Recorded data:
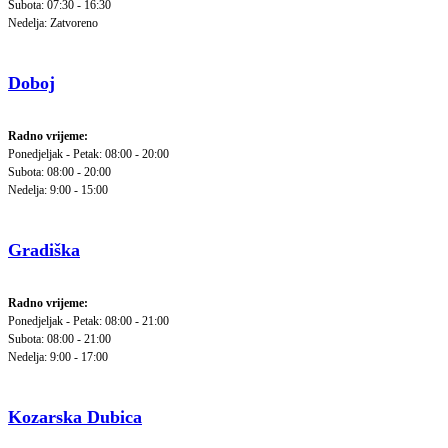
Subota: 07:30 - 16:30
Nedelja: Zatvoreno
Doboj
Radno vrijeme:
Ponedjeljak - Petak: 08:00 - 20:00
Subota: 08:00 - 20:00
Nedelja: 9:00 - 15:00
Gradiška
Radno vrijeme:
Ponedjeljak - Petak: 08:00 - 21:00
Subota: 08:00 - 21:00
Nedelja: 9:00 - 17:00
Kozarska Dubica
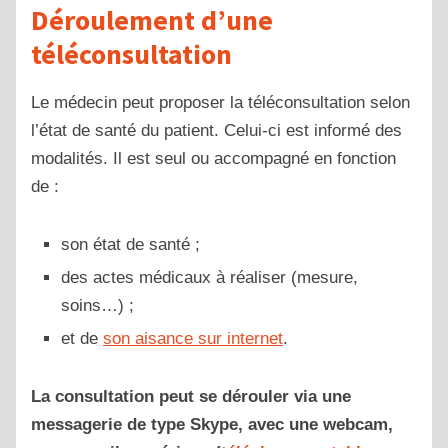
Déroulement d’une
téléconsultation
Le médecin peut proposer la téléconsultation selon
l’état de santé du patient. Celui-ci est informé des
modalités. Il est seul ou accompagné en fonction
de :
son état de santé ;
des actes médicaux à réaliser (mesure,
soins…) ;
et de
son aisance sur internet
.
La consultation peut se dérouler via une
messagerie de type Skype, avec une webcam,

How to complete this task: What lines of the listing above hold "Ponedjeljak"? Copy all of them.

Written response:
Ponedjeljak - Petak: 08:00 - 20:00
Ponedjeljak - Petak: 08:00 - 21:00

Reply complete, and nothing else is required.